Adding hooks and stubs for something that may not happen, confuses and clutters the design of the resulting system. Building and running prototypes wastes time. Making a system extensible adds significant undefined scope. The reason is that no one knows what the future will bring. Furthermore, how can it be tested if the systems it is interfacing with are not defined?

This is one of the better philosophical underpinnings of the Agile methodology. Do not build for the future. Jim Highsmith said it well in his book Agile Project Management, "Simple design means valuing adapting over anticipating. This means designing for what we know today and then responding to what we learn in the future." Build a clean structured product and refactor components to account for current changes, however, leave the future for that, the future.

Leaving room in a hardware design for extension (i.e. ensuring the interfaces have expansion room) or ensuring software has the capability to adjust to areas known to be volatile, is perfectly sensible.
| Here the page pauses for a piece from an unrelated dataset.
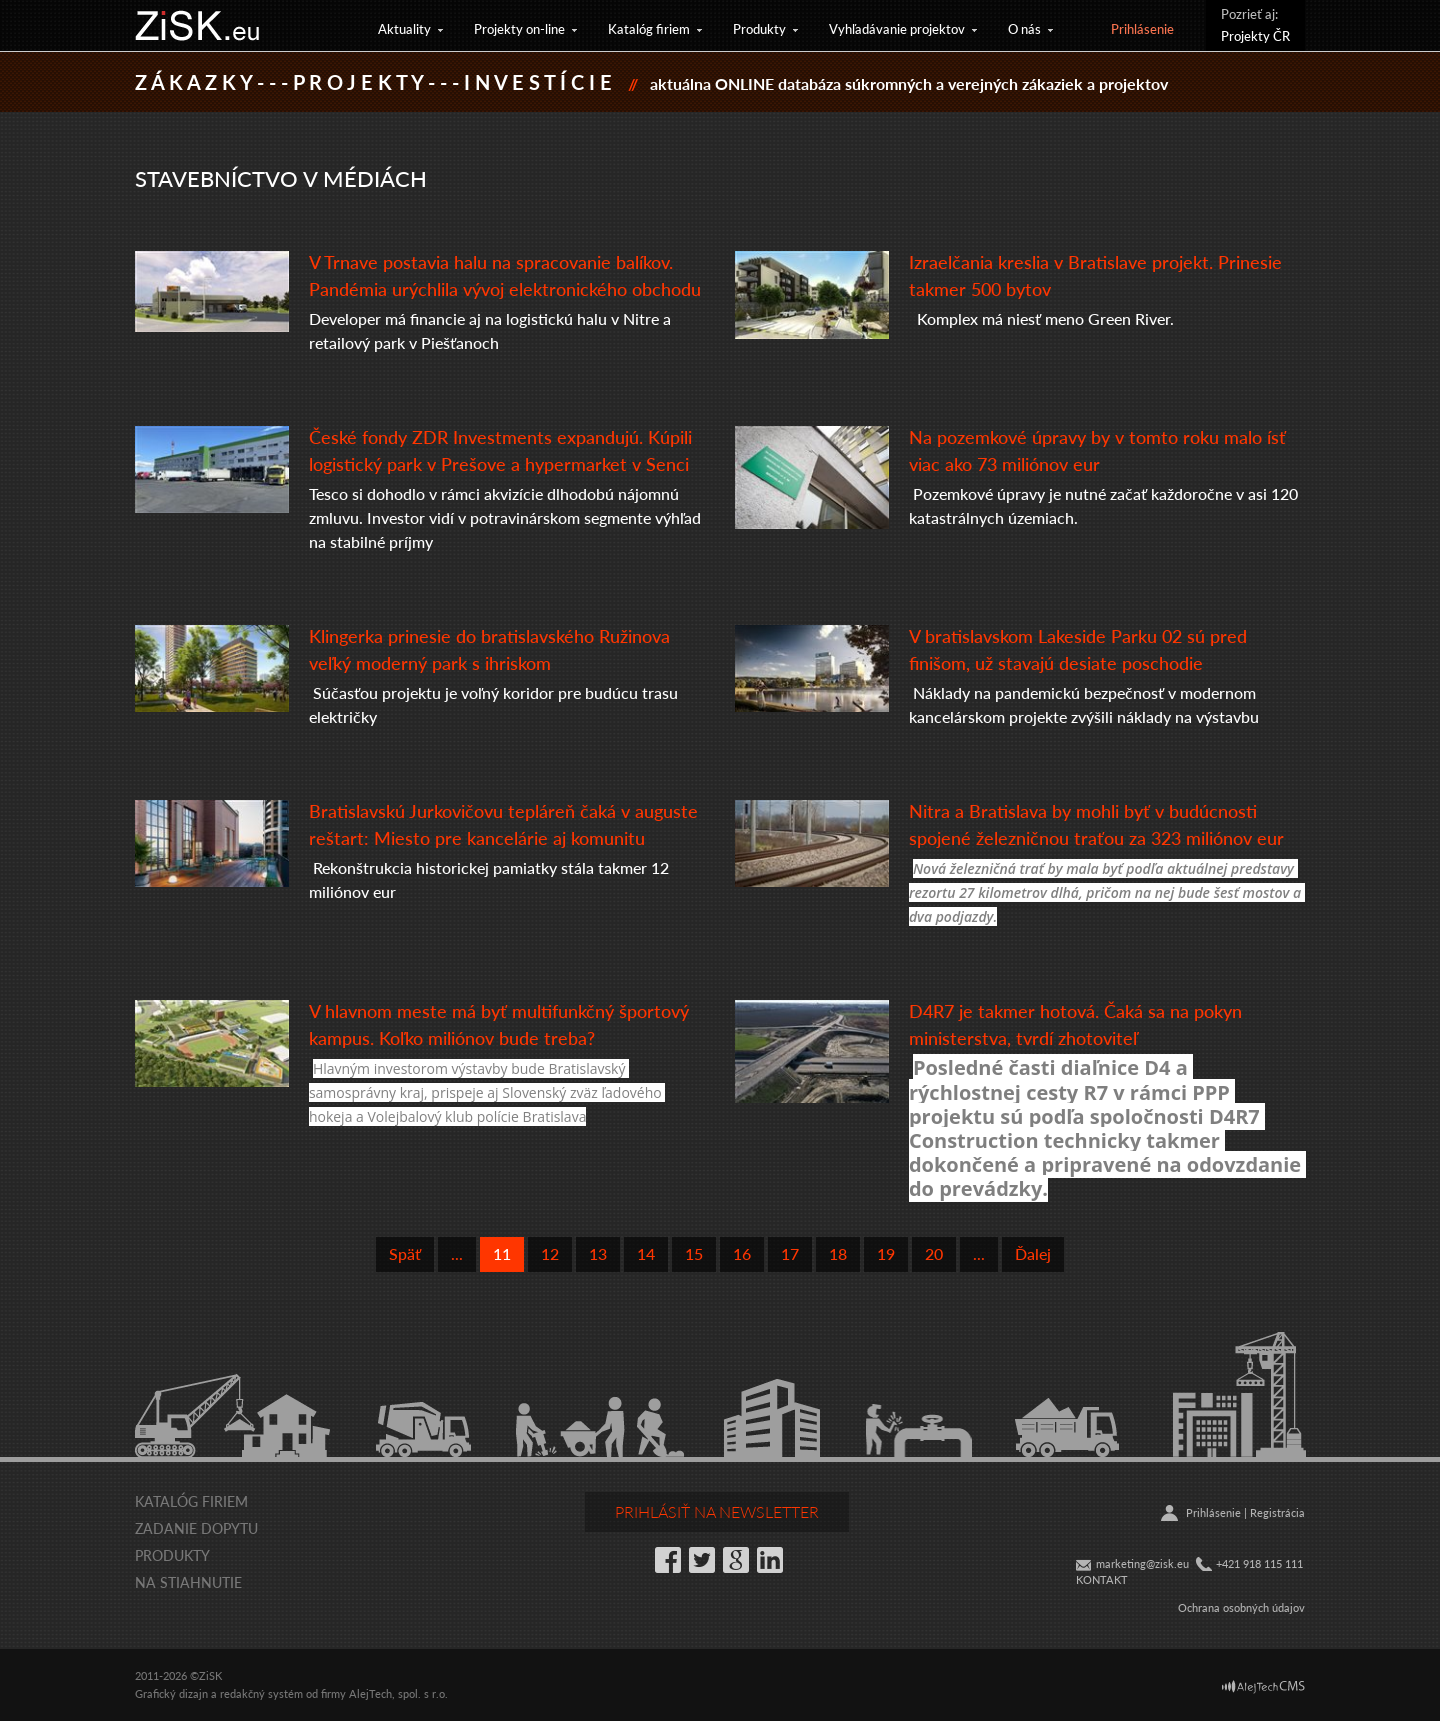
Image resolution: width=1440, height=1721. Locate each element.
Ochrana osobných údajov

Consideration for some yet-to-be-defined standard is over complicating and adding time to the design, additionally building and testing something that may need to be completely thrown away and rebuilt.

Too many engineers want to make their system fit the future by anticipating where and how the system may be used in the future. This is often hidden in what is simply referred to as "implementation details". The project's management and even the customer are left out of the decision. However, this is a huge area for internally induced scope creep, additional risk and increased cost. This is a recipe for project failure.

Anticipation should be for areas of known change. Even this should be clearing called out so that the project team and the customer understand the work involved in its design and implementation. If they choose spent their time and money in others areas, that is their choice. The Project Manager will need to work with the technical team and their functional managers to instill this philosophy.